Ernst Achenbach et NgoO Mebe (Cameroun) lors de la réunion préliminaire de la conférence sur les associations de la CEE contre les pays africains à la Chambre des représentants de La Haye, 10 janvier 1972.Ernst Achenbach était juriste, lobbyste comme on ne disait pas à l’époque, introduit dans le milieu industriel et des affaires au service du parti nazi, numéro deux de l’ambassade d’Allemagne à Paris au début de l’Occupation.

« Rares sont les prises de participation allemandes dans l’industrie et la finance françaises où le nom d’Achenbach n’apparaît pas, des négociations les plus amiables aux diktats les plus brutaux », écrit Branca. Mais à la fin de la guerre, il n’a pas été inquiété, bénéficiant d’une immunité accordée par les Américains -n’était-il pas une vieille connaissance d’Allen Dulles, le créateur de la CIA ?

Il s’est installé en Allemagne comme avocat et s’est présenté aux élections locales avec comme programme : l’amnistie des nationaux-socialistes accusés de crimes de guerre. En 1951, il devient porte-parole du FDP, le parti libéral-démocrate allemand, puis député au Bundestag jusqu’en 1976, siégeant parallèlement au Parlement européen de 1964 à 1977, à une époque où ses membres étaient désignés par les gouvernements. Confiant en son impunité, il brigue un poste de Commissaire européen.

En échange d’un accord électoral entre le SPD et FDP qui permet à Willy Brandt de conquérir le pouvoir, il est le candidat officiel allemand pour siéger à la Commission de Bruxelles. Il aurait certainement obtenu ce poste sans l’intervention des époux Klarsfeld qui découvrent qu’ Achenbach s’était personnellement impliqué dans les persécutions raciales auprès de Pétain et de Laval. Du coup, le gouvernement allemand a retiré la candidature à la Commission de Bruxelles de l’ex-nazi.

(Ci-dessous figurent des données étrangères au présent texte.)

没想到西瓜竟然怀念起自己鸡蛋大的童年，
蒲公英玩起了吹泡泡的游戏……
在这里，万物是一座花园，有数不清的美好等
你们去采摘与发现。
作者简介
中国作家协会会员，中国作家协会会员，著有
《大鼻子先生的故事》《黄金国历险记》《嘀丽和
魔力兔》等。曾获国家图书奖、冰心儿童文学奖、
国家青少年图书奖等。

Reinhard Gehlen (1954)puis Rudolf Diels (1933), Koblenz, Bundesarchiv.Reinhard Gehlen, après avoir été chargé de 1941 à 1945 de « pénétrer la technostructure soviétique » et avoir été impliqué dans la guerre d’extermination déclenchée contre les Slaves, est devenu de 1948 à 1968 chef des services d’espionnage de la République fédérale allemande. Lui aussi a travaillé parallèlement pour la CIA en installant dans toute l’Europe de l’Ouest l’organisation parallèle Stay Behind.

Quant à Rudolf Diels, premier chef de la Gestapo, il a été nommé après la guerre chargé de mission par le gouvernement de Basse-Saxe, puis à la demande des Américains comme fonctionnaire central au ministère de l’Intérieur.

À travers les parcours de cette douzaine de « maudits » retracés par l’auteur, ce livre témoigne, au-delà de la domination de la Realpolitk sur les principes moraux, de la « psychose communiste » qui s’était emparée des Américains au lendemain de la guerre, que l’on peut mettre en parallèle avec le maccarthysme sévissant dans leur pays.